Getting SSIS LineageIDs (And Error Column Names)

tl;dr

You can get error column names in SSIS with two script tasks/components - no custom DLLs, or Components. Clone the repository and pry into it yourself!.
For a full BIML treatment, see this repository.

Backstory

When I saw the output Error columns in SSIS’s Dataflow Task (DFT) for the first time, I thought I had surely misconfigured something, or not followed a certain step. I mean, I was working with actual data and columns that had human-readable names - but I was getting integers in these Error Code/Column columns…

But like I said, I figured it was operator error, and so I searched my way into hours of disappointment. Microsoft was kind enough to enhance the error description, as described here. But that still didn’t get a column name.
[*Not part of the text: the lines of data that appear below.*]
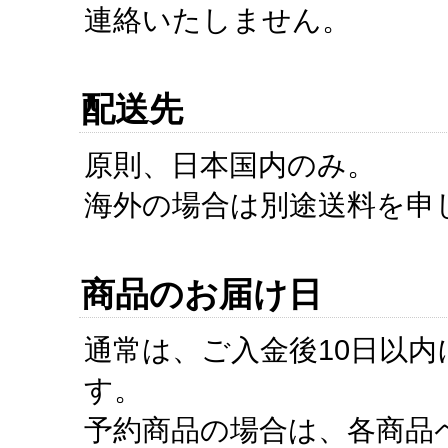
連絡いたしません。
配送先
原則、日本国内のみ。
海外の場合は別途送料を申
商品のお届け日
通常は、ご入金後10日以
す。
予約商品の場合は、各商品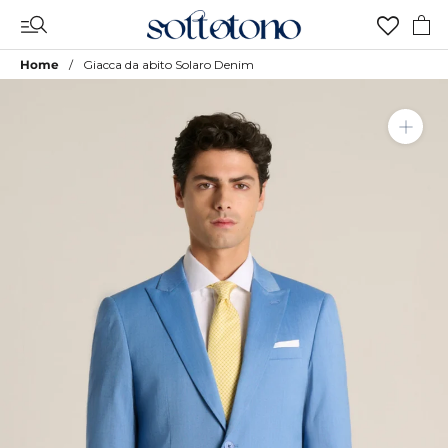
Vai
al
contenuto
Home
Giacca da abito Solaro Denim
Aggiungi a Lista Desideri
When it came to getting the column name, all signs pointed back to that LineageID - it is the link between a column name at a certain point in the pipeline, and the integer SSIS is using to identify that column. In the existing answer set on how to grab LineageIDs, I found a web of hacks that not only didn’t work, but seemed to be pointing in opposite directions (are my LineageIDs in my dtsx, and are they ints or text?). So here are a couple of important takeaways if you deviate from the solution I will provide later.
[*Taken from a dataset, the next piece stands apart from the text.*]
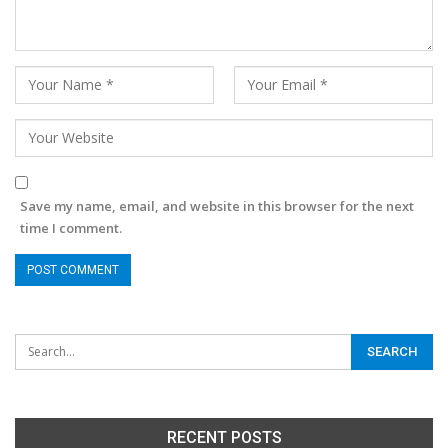
Save my name, email, and website in this browser for the next
time I comment.
RECENT POSTS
  1. If you are using SSIS 2012 (Denali) and beyond, then any solution that attempts to get LineageIDs by reading the dtsx or trying a Convert.ToIntXX call will end in disappointment because LineageIDs in the dtsx are now stored as textual path references.
  2. Grabbing the LineageIDs in the DFT can be a little tricky. When you are sitting on the bottom of the flow, you lose visibility of columns up the chain (see this excellent post for a great description). Due to R/W permissions on variables, and that solution is not explored here, but you could conceivably grab a reference to your Package.Executables, and explore them later in the DFT for some Just-In-Time LineageID lookup fun (you’ll also likely need a reference to the ManagedDTS assembly).

Solution

I realize that parts of this solution may not work for everyone, say those people with a parent package with a million child packages, and a billion columns. But it’s a proof of concept, and I’m sure you’ll find a way to make this work at runtime in your own situation. A lot of credit here goes to the method outlined by Dougbert in this post.
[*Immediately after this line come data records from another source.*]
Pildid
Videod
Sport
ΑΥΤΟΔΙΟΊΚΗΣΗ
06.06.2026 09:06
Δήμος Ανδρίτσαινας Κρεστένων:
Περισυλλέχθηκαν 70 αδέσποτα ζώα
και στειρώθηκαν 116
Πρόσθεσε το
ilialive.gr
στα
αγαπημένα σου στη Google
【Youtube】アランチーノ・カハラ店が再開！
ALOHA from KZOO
The nice parts of this solution are:

  1. Works at package runtime (not pre-populating)
  2. Is automated through a Script Task and Component
  3. Doesn’t involve installing new assemblies or custom components
  4. Is nicely BIML compatible (just add [![CDATA]] tags around the entire codeblocks for the SCT and SC)

Here’s the basic algorithm we’ll follow in the code.

  1. Create a Dictionary<int, string> variable (let’s call it lineageIds) to store our LineageIDs
  2. Create a Script Task ((SCT) GetLineageIDs) in the Control Flow
    a. Grab the in-memory package Executables via lineageIds’s Parent
    a. Iterate the package’s Executables searching for Dataflows to extract the LineageIDs
  3. Create a Script Component ((SC) GetErrorColNameDesc) to perform lookups on the lineageIds Dictionary to extract both the name of the error column and error description

Overview

(SCT) GetLineageIDs

The Script Task to get the LineageIDs is straight forward. There is a section of code writing out to a temp file to show the proof of concept. Just follow these steps before implementing the code.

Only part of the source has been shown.